On the Friday morning before school starts, Mom rousts me out of bed before eight in the morning. “Get dressed,” she says. “We’re going into Chattanooga.”

“Why can’t I stay here?” I pull the pillow over my head.

Mom yanks it off, and in a voice that gives no room for protesting says, “Bree’s got an appointment with an obstetrician at the health department and you’re coming with us.”

No one says anything at all during the forty-minute ride through the rolling hills into the city. Bree stares out the window and Mom keeps her gaze glued to the road. I sit in the backseat picking off my nail polish.

The health department is in a small building right next to the city’s biggest hospital. We park and go inside, sign in, are handed a fistful of paperwork to fill out, and find seats in a waiting area crowded with people, kids and crying babies. Bree sits stony-faced and I rifle through an ancient, dog-eared
Time
magazine. By the time Bree gets called, it’s almost noon.
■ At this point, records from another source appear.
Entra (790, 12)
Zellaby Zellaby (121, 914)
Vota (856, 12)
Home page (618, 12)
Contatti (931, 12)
Mom insists we all go to the exam room, where we meet a woman obstetrician named Dr. Wehrenberg. She gives me a questioning look and Mom says, “I want Sissy to hear what you have to say.”
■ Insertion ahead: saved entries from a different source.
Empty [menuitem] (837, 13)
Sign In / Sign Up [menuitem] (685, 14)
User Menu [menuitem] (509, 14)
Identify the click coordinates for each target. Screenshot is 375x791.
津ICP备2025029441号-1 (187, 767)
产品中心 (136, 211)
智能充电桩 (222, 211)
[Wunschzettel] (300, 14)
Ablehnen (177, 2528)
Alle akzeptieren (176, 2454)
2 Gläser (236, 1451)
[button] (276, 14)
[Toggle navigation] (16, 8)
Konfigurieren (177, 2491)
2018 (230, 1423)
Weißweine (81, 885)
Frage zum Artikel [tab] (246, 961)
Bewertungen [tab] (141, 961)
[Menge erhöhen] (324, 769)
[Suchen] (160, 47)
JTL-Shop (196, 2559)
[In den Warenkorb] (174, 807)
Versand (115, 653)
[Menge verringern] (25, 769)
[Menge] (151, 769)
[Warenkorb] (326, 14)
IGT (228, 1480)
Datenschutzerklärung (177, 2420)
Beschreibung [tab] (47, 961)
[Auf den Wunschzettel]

I get hot all over because she’s practically announced that she doesn’t want me to turn out the same way as Bree.
As if.
I’ve never even kissed a guy and can’t think of a single boy I even want for a boyfriend.
Geez!
I stand to one side.

The exam room is small and brightly lit. There’s a padded table with gizmos that look like upside-down stirrups. The doctor asks Bree, “Do you know how far along you are?”

“I wasn’t keeping track of…things.”

“We’ll figure it out.” The doctor makes notes in a manila folder.

“How old are you?”

“Seventeen.”

The doctor scribbles some more, then says to Mom, “I need to do an exam. Afterward, we’ll go into my office and talk. You and your other daughter can wait there for me. A nurse will show you the way.”

Her office is piled with books and paper. Medical posters hang on the walls along with framed diplomas and certificates, all with names of different doctors. “She probably shares her office,” I suggest, but Mom is in no mood for talking, so I sit on a chair and study a poster of a pregnant woman with a cutaway side view showing a full term, upside-down baby. I’ve read the labels for all of the woman’s and the baby’s body parts when Dr. Wehrenberg and Bree join us.

“Based on what Bree tells me,” Dr. Wehrenberg says, pulling out the chair behind the desk, “she looks to be about sixteen or seventeen weeks along. Full term is forty weeks, so I’m estimating that the baby is due around mid-January. She’s had no prenatal care thus far, so she needs to start immediately.”

The doctor picks up a pad of paper and writes while she talks. “Prenatal vitamins to begin at once. A sonogram next week. Checkups here once a month until she’s seven months, then once a week until she delivers. Any hint of cramping or spotting, call me. I recommend attending labor and delivery classes—usually about six weeks before the birth. Will you be in the labor room with her?” The doctor looks at Mom.

“Seems so,” Mom says, her lips tight around the words.

I feel like excess baggage.

The doctor looks directly at Bree. “It’s important that you take care of yourself, Briana. The baby’s growing and you need to be strong and healthy for a normal delivery. I’m giving you some brochures and a booklet that will help you understand what’s happening to your body and how a baby develops.”

Bree looks somber and says nothing.

I stop listening. Apparently my sister and mother have ruled out one “option.” She is
going
to have the baby. This secretly pleases me. I, Susanna Margaret Scanland, am going to be an aunt. I can feed the baby a bottle, show it off to my friends, maybe even take it downtown in a stroller when it gets older.
Aunt Sissy.
I like the sound of it.

My ears prick up when the doctor says something about a sonogram. “…in a good position, we may be able to determine your baby’s sex. Won’t that be exciting?”

Bree looks dazed. Too much information, I figure.

Mom stands up. She looks grim, but also determined. “I’ll have her here for every appointment.”

We set up an appointment, leave the health department and drive back home, once more in total silence.